Richard Biener Jan. 24, 2018, 11:53 a.m. | #1
On Wed, 24 Jan 2018, Tom de Vries wrote:

> Hi,

> 

> atm the test-case contained in this patch hangs.

> 

> For the test-case we generate:

> ...

>   @ %r79 bra $L18;

>   {

>     call _gfortran_abort;

>     trap;

>     exit;

>   }

>  $L18:

> ...

> 

> which results in SASS code (at GOMP_NVPTX_JIT=-O4):

> ...

>         /*05d8*/               @P0 BRA `(.L_18);

>         /*05e8*/                   JCAL `(_gfortran_abort);

>         /*05f0*/                   BPT.TRAP 0x1;

>         /*05f8*/                   EXIT;

> .L_18:

> ...

> There's no convergence point generated for the diverging branch, so we may end

> up executing random code after .L18 (a problem I long suspected could happen,

> but never observed until now).

> 

> The patch adds an exit on the other path, making sure that all threads in the

> warp reach exit, and indeed fixing the hang:

> ...

>   @ %r79 bra $L18;

>   {

>     call _gfortran_abort;

>     trap;

>     exit;

>   }

>  $L18:

>  exit;

> ...

> 

> Build and reg-tested on x86_64 with nvptx accelerator.

> 

> I'll commit this shortly for stage4. Strictly speaking, this is not an 8

> regression, but a wrong code bug. But I think that the code generation error

> seems fundamental enough, and the fix simple and localized enough, that it's

> stage4 permissible.


wrong-code bugs qualify for stage4 if a fix isn't too invasive.  Target
maintainers have an extra say to override stage4 rules anyway and for
non-primary/secondary targets nobody cares anyway.

Richard.

> Thanks,

> - Tom

> 


-- 
Richard Biener <rguenther@suse.de>
SUSE LINUX GmbH, GF: Felix Imendoerffer, Jane Smithard, Graham Norton, HRB 21284 (AG Nuernberg)
Tom de Vries Jan. 24, 2018, 1:42 p.m. | #2
On 01/24/2018 12:53 PM, Richard Biener wrote:
> On Wed, 24 Jan 2018, Tom de Vries wrote:

>> I'll commit this shortly for stage4. Strictly speaking, this is not an 8

>> regression, but a wrong code bug. But I think that the code generation error

>> seems fundamental enough, and the fix simple and localized enough, that it's

>> stage4 permissible.

> 

> wrong-code bugs qualify for stage4 if a fix isn't too invasive.  Target

> maintainers have an extra say to override stage4 rules anyway and for

> non-primary/secondary targets nobody cares anyway.

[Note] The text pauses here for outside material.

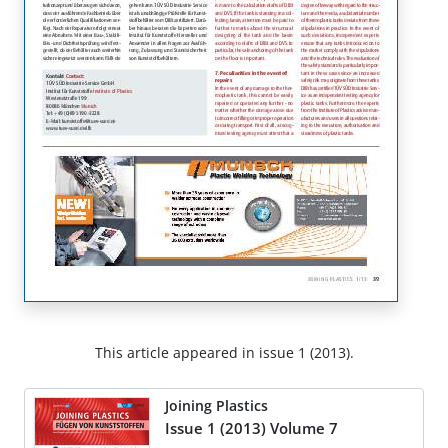
This article appeared in issue 1 (2013).
Joining Plastics
Issue 1 (2013) Volume 7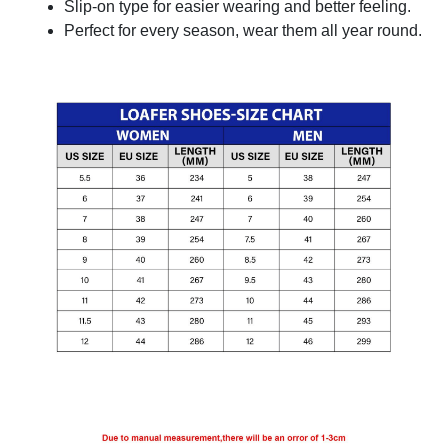
Slip-on type for easier wearing and better feeling.
Perfect for every season, wear them all year round.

Maybe then we should be more clear then in formulation of stage 4 criteria?

Thanks,
- Tom

[ Change validated as XHTML 1.0 Transitional ]

Index: htdocs/develop.html
===================================================================
RCS file: /cvs/gcc/wwwdocs/htdocs/develop.html,v
retrieving revision 1.178
diff -u -r1.178 develop.html
--- htdocs/develop.html	15 Jan 2018 08:23:26 -0000	1.178
+++ htdocs/develop.html	24 Jan 2018 13:40:30 -0000
@@ -130,10 +130,10 @@
  <h4><a name="stage4">Stage 4</a></h4>

  <p>During this period, the only (non-documentation) changes that may
-be made are changes that fix regressions.  Other changes may not be
-done during this period.  Note that the same constraints apply
-to release branches.  This period lasts until stage 1 opens for
-the next release.</p>
+be made are changes that fix regressions, or that fix wrong-code bugs
+in a non-invasive way.  Other changes may not be done during this
+period.  Note that the same constraints apply to release branches.
+This period lasts until stage 1 opens for the next release.</p>

  <p><strong>Rationale</strong></p>
Gerald Pfeifer April 8, 2018, 2:31 p.m. | #3
On Wed, 24 Jan 2018, Tom de Vries wrote:
> On 01/24/2018 12:53 PM, Richard Biener wrote:

>> wrong-code bugs qualify for stage4 if a fix isn't too invasive.  Target

>> maintainers have an extra say to override stage4 rules anyway and for

>> non-primary/secondary targets nobody cares anyway.

> Maybe then we should be more clear then in formulation of stage 4 criteria?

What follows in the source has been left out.